KHARTOUM (Reuters) - Janjaweed militias have been concentrating forces to the north of el-Geneina, the capital of Sudan’s West Darfur state, an African Union military source said on Tuesday, corroborating a U.N. report.
Janjaweed is the local name for militia forces drawn mainly from the nomadic Arab tribes of the area and blamed for much of the killing in Darfur over the past four years.
The AU source, who asked not to be named, said: “They are massing (north of el-Geneina) ... They have vehicles with machineguns on top and they’re Janjaweed. We can’t say what their intentions are.”
The source declined to give numbers, but described the forces gathered as a “huge amount of personnel”, with pick-up trucks, camels and horses.
A U.N. mission spokeswoman said the militia numbered in the hundreds. The AU source said an African Union helicopter was keeping the force under surveillance.
A spokesman for the Sudanese military said the assembled tribesmen were preparing to migrate from the area, after having come under attack by non-Arab tribes.

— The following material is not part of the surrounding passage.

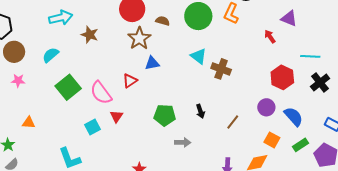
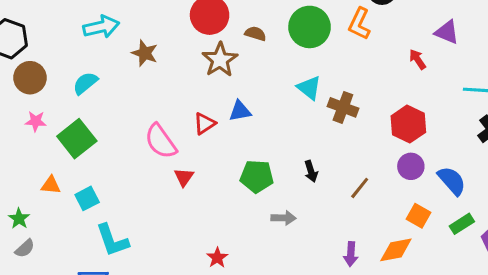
blue triangle: (152, 63) -> (240, 111), moved
red hexagon: (282, 77) -> (408, 124), moved
green square: (68, 87) -> (77, 139), moved
cyan square: (92, 127) -> (87, 198), moved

“There was a clash between Arab and non-Arab tribes ... and because attacks by non-Arab tribes had increased ... they (the Arab tribe) gathered to leave the area, not to fight.”
A former rebel movement said a separate Janjaweed force had been attacking villages far to the east of the Darfur region for the past two days, killing six civilians.

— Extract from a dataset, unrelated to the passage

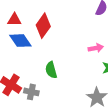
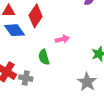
pink arrow: (96, 48) -> (62, 39), moved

That Janjaweed activity was north of ed-Da’ein, a town about 450 km (300 miles) southeast of el-Geneina.
A spokesman for the Sudan Liberation Movement (SLM), the only rebel faction to sign a May peace accord with the government, said the militia had pillaged food and burned houses in an attack which began on Monday and continued on Tuesday.
Six civilians were killed and two injured, he added.
The military spokesman blamed the violence on intertribal disputes between Zaghawa and Maalia ethnic groups, exacerbated by the involvement of militia from the SLM on the Zaghawa side.
“Nine months after (the signing of the peace agreement), Darfur has not lived with stability. We want to affirm that government officials who say the situation is stable in Darfur ... want to deceive the Sudanese people,” SLM spokesman Al-Tayyib Khamis said.
Khamis said the Janjaweed militia were using weapons given to them by the government and the attacks were a “blatant violation” of the peace agreement.
Rights group and Western governments say the Sudanese government has used the Janjaweed as auxiliaries against Darfur rebels and civilians suspected of rebel sympathies. The government denies this and says the Janjaweed are outlaws.
On Monday, a report by the U.N. Mission in Sudan said “armed militia had been mobilizing in large numbers over the past five days in the general area of Abou Souroug and Sliea (approximately 50 km north of el-Geneina). The reason behind the massive militia mobilization is so far not known.”
Tribal clashes in South Darfur killed up to 100 people last week, the United Nations said.
Darfur, an arid area the size of France, has been ravaged by violence since 2003, when rebels took up arms, accusing Khartoum of ignoring the region.
Sudanese President Omar Hassan al-Bashir has resisted pressure to authorize a deployment of thousands of U.N. peacekeepers to support the 7,000-strong African Union mission, saying the AU force was strong enough and the United Nations could give money and logistical help to a hybrid force.
Bashir arrived in Libya on Tuesday for talks aimed at advance peace efforts in Darfur. The talks were due to begin late on Tuesday but were delayed until Wednesday morning because Chad’s President Idriss Deby had not arrived, an official said.
The discussions will also be attended by Libyan leader Muammar Gaddafi, Eritrean President Isaias Afewerki and U.N. and African Union envoys.
Gaddafi is expected to try to persuade the National Redemption Front Darfur rebel group to join the peace deal.
Experts estimate 2.5 million people have been driven from their homes in four years of conflict in Darfur.